*The input*

↓

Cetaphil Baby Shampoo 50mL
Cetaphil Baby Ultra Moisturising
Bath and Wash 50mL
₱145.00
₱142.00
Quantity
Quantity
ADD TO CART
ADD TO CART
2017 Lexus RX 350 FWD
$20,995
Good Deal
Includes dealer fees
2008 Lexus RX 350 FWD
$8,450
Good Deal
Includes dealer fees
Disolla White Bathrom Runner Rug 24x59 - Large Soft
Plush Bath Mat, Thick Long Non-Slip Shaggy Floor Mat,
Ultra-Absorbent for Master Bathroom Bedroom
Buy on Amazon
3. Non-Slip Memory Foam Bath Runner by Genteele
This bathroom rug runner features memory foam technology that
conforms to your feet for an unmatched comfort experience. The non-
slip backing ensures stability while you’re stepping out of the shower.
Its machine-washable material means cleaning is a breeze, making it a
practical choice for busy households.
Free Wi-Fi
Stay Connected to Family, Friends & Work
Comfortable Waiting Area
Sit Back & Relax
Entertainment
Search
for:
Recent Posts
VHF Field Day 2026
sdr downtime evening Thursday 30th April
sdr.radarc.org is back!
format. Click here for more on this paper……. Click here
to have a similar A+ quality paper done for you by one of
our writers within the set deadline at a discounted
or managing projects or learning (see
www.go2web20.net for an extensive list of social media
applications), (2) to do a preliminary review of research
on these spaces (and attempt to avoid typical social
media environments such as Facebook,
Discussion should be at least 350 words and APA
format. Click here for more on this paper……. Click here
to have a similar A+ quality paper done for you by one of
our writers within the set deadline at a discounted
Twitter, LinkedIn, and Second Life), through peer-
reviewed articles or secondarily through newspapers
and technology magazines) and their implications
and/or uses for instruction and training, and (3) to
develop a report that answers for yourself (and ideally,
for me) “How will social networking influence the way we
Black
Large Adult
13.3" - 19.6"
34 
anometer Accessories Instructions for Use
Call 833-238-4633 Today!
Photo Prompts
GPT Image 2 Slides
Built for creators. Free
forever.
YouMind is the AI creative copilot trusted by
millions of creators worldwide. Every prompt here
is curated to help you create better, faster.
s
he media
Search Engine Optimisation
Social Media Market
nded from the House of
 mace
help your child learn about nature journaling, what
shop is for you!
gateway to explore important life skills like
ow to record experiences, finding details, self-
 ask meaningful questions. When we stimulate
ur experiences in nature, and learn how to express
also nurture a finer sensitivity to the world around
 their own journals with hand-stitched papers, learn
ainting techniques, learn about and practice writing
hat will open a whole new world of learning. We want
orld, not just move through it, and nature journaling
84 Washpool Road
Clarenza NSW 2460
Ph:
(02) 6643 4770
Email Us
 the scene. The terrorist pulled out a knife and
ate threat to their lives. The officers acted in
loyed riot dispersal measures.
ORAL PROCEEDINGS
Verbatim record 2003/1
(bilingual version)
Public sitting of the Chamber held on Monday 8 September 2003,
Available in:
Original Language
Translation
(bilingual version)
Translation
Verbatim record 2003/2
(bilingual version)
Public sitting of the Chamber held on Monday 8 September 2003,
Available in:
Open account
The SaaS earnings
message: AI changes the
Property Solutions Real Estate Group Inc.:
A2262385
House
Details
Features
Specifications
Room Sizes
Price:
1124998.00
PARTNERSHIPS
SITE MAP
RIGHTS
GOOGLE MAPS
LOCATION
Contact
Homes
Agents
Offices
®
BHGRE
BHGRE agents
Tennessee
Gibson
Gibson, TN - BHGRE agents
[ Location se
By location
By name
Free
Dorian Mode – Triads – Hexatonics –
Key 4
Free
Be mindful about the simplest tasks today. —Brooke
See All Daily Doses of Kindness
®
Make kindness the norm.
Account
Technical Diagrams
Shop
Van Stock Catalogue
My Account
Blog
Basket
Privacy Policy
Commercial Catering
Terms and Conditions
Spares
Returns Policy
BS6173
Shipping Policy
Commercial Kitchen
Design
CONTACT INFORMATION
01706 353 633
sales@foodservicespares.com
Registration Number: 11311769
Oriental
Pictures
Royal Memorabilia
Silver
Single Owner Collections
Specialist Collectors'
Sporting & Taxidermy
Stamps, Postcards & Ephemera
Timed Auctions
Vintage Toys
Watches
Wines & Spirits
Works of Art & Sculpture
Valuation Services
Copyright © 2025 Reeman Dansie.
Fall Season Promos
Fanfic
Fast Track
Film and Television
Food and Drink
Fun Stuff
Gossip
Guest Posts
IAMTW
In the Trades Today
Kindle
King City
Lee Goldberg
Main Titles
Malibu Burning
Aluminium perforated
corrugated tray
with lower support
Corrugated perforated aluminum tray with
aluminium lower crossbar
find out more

↑

*Exercise aim*
Copy all of the material word for word.

*Exercise result*
Cetaphil Baby Shampoo 50mL
Cetaphil Baby Ultra Moisturising
Bath and Wash 50mL
₱145.00
₱142.00
Quantity
Quantity
ADD TO CART
ADD TO CART
2017 Lexus RX 350 FWD
$20,995
Good Deal
Includes dealer fees
2008 Lexus RX 350 FWD
$8,450
Good Deal
Includes dealer fees
Disolla White Bathrom Runner Rug 24x59 - Large Soft
Plush Bath Mat, Thick Long Non-Slip Shaggy Floor Mat,
Ultra-Absorbent for Master Bathroom Bedroom
Buy on Amazon
3. Non-Slip Memory Foam Bath Runner by Genteele
This bathroom rug runner features memory foam technology that
conforms to your feet for an unmatched comfort experience. The non-
slip backing ensures stability while you’re stepping out of the shower.
Its machine-washable material means cleaning is a breeze, making it a
practical choice for busy households.
Free Wi-Fi
Stay Connected to Family, Friends & Work
Comfortable Waiting Area
Sit Back & Relax
Entertainment
Search
for:
Recent Posts
VHF Field Day 2026
sdr downtime evening Thursday 30th April
sdr.radarc.org is back!
format. Click here for more on this paper……. Click here
to have a similar A+ quality paper done for you by one of
our writers within the set deadline at a discounted
or managing projects or learning (see
www.go2web20.net for an extensive list of social media
applications), (2) to do a preliminary review of research
on these spaces (and attempt to avoid typical social
media environments such as Facebook,
Discussion should be at least 350 words and APA
format. Click here for more on this paper……. Click here
to have a similar A+ quality paper done for you by one of
our writers within the set deadline at a discounted
Twitter, LinkedIn, and Second Life), through peer-
reviewed articles or secondarily through newspapers
and technology magazines) and their implications
and/or uses for instruction and training, and (3) to
develop a report that answers for yourself (and ideally,
for me) “How will social networking influence the way we
Black
Large Adult
13.3" - 19.6"
34 
anometer Accessories Instructions for Use
Call 833-238-4633 Today!
Photo Prompts
GPT Image 2 Slides
Built for creators. Free
forever.
YouMind is the AI creative copilot trusted by
millions of creators worldwide. Every prompt here
is curated to help you create better, faster.
s
he media
Search Engine Optimisation
Social Media Market
nded from the House of
 mace
help your child learn about nature journaling, what
shop is for you!
gateway to explore important life skills like
ow to record experiences, finding details, self-
 ask meaningful questions. When we stimulate
ur experiences in nature, and learn how to express
also nurture a finer sensitivity to the world around
 their own journals with hand-stitched papers, learn
ainting techniques, learn about and practice writing
hat will open a whole new world of learning. We want
orld, not just move through it, and nature journaling
84 Washpool Road
Clarenza NSW 2460
Ph:
(02) 6643 4770
Email Us
 the scene. The terrorist pulled out a knife and
ate threat to their lives. The officers acted in
loyed riot dispersal measures.
ORAL PROCEEDINGS
Verbatim record 2003/1
(bilingual version)
Public sitting of the Chamber held on Monday 8 September 2003,
Available in:
Original Language
Translation
(bilingual version)
Translation
Verbatim record 2003/2
(bilingual version)
Public sitting of the Chamber held on Monday 8 September 2003,
Available in:
Open account
The SaaS earnings
message: AI changes the
Property Solutions Real Estate Group Inc.:
A2262385
House
Details
Features
Specifications
Room Sizes
Price:
1124998.00
PARTNERSHIPS
SITE MAP
RIGHTS
GOOGLE MAPS
LOCATION
Contact
Homes
Agents
Offices
®
BHGRE
BHGRE agents
Tennessee
Gibson
Gibson, TN - BHGRE agents
[ Location se
By location
By name
Free
Dorian Mode – Triads – Hexatonics –
Key 4
Free
Be mindful about the simplest tasks today. —Brooke
See All Daily Doses of Kindness
®
Make kindness the norm.
Account
Technical Diagrams
Shop
Van Stock Catalogue
My Account
Blog
Basket
Privacy Policy
Commercial Catering
Terms and Conditions
Spares
Returns Policy
BS6173
Shipping Policy
Commercial Kitchen
Design
CONTACT INFORMATION
01706 353 633
sales@foodservicespares.com
Registration Number: 11311769
Oriental
Pictures
Royal Memorabilia
Silver
Single Owner Collections
Specialist Collectors'
Sporting & Taxidermy
Stamps, Postcards & Ephemera
Timed Auctions
Vintage Toys
Watches
Wines & Spirits
Works of Art & Sculpture
Valuation Services
Copyright © 2025 Reeman Dansie.
Fall Season Promos
Fanfic
Fast Track
Film and Television
Food and Drink
Fun Stuff
Gossip
Guest Posts
IAMTW
In the Trades Today
Kindle
King City
Lee Goldberg
Main Titles
Malibu Burning
Aluminium perforated
corrugated tray
with lower support
Corrugated perforated aluminum tray with
aluminium lower crossbar
find out more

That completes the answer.